When it comes to shopping online, installment payment methods like Klarna and Afterpay have surged in use, as they enabled shoppers suffering from the economic impacts of COVID-19 to defer payments and still buy what they wanted. Before the pandemic, apps like these were primarily used by younger demographics to break up payments on big-ticket items, luxury goods, and travel. Many consumers now prefer a ‘buy now, pay later’ option.
During the pandemic, cash obviously circulated less as brick-and-mortar retailers closed or implemented digital payment methods to avoid contact. In 2022, the markets that have remained predominantly digital are markets that had low cash use before the pandemic: the US, UK, Western Europe, and large parts of Asia. Cash-based payment methods remain popular for some economies around the world (especially places in Latin America, where there are high percentages of unbanked consumers). But make no mistake: We are closer to a completely cashless society in 2022 than we have ever been.
Innovation in a Time of Crisis
Even before 2020, the proliferation of local payment methods was only set to increase. Now, in a world that faced a pandemic that made e-commerce a necessity, we’ve seen an explosion of new fintechs, local payment methods, and product functionalities.

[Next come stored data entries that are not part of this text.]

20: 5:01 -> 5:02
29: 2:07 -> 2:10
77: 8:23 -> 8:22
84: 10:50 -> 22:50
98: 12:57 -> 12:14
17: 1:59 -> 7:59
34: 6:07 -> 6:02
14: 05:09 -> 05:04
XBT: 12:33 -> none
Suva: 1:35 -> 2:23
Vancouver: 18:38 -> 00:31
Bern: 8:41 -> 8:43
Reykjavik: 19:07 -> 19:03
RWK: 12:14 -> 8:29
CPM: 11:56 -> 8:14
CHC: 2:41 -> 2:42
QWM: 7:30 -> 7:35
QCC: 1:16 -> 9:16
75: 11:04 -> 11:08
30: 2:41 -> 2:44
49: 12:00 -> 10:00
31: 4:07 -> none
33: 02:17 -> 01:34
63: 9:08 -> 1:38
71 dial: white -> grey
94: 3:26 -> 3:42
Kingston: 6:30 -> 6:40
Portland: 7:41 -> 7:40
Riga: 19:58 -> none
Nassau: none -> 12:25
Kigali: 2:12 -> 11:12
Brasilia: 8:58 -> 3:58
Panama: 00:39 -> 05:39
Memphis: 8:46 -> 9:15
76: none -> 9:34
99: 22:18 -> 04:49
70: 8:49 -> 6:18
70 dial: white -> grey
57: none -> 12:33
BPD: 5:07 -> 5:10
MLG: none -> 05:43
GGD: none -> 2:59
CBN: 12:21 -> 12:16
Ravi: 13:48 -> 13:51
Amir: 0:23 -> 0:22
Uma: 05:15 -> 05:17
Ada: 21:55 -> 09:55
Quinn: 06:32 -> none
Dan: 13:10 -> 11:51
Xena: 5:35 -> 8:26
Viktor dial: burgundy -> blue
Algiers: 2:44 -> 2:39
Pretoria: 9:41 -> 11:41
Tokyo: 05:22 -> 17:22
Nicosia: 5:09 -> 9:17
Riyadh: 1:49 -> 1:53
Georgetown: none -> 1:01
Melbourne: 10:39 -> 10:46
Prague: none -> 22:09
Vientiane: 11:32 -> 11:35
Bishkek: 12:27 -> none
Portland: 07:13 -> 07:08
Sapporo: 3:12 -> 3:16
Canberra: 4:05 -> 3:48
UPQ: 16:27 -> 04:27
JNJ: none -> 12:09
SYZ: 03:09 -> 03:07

Legacy providers struggle to keep up as new players create integrated, easier-to-use, and more secure options for consumers.
But while there’s more competition than ever, there’s also a new spirit of cooperation and collaboration. Rivals have joined forces to innovate for global consumers. COVID-19 incentivized businesses to provide simple solutions for people stressed by a pandemic. ‘Coopetition’ fueled complex advancements in payments tech.
Despite the havoc wreaked on the global economy, it’s come out stronger than before. In 2022, e-commerce continues to be a powerful force for good. Many consumers have new ways to shop, and retailers now have access to larger, global audiences. Small merchants have a bigger share of the local market and are now able to compete on the same level as big-box retailers.
Before COVID-19 upturned life as we knew it, 2020 sounded so futuristic; there were endless thought pieces in January 2020 on how the internet and AI were taking over. But, as it turned out, technology has become one of humanity’s greatest gifts, enabling us to connect, keep working, and get access to the goods and services we need.